Record extracts: Begin

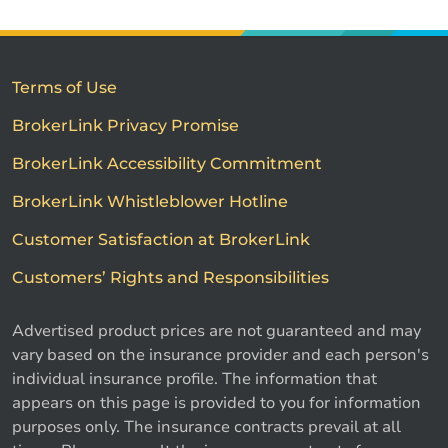
Terms of Use
BrokerLink Privacy Promise
BrokerLink Accessibility Commitment
BrokerLink Whistleblower Hotline
Customer Satisfaction at BrokerLink
Customers’ Rights and Responsibilities
Advertised product prices are not guaranteed and may
vary based on the insurance provider and each person's
individual insurance profile. The information that
appears on this page is provided to you for information
purposes only. The insurance contracts prevail at all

Record extracts: End

## Activity
Of the lines in the data, report each one containing the string "BrokerLink".

## Answer for this exercise
BrokerLink Privacy Promise
BrokerLink Accessibility Commitment
BrokerLink Whistleblower Hotline
Customer Satisfaction at BrokerLink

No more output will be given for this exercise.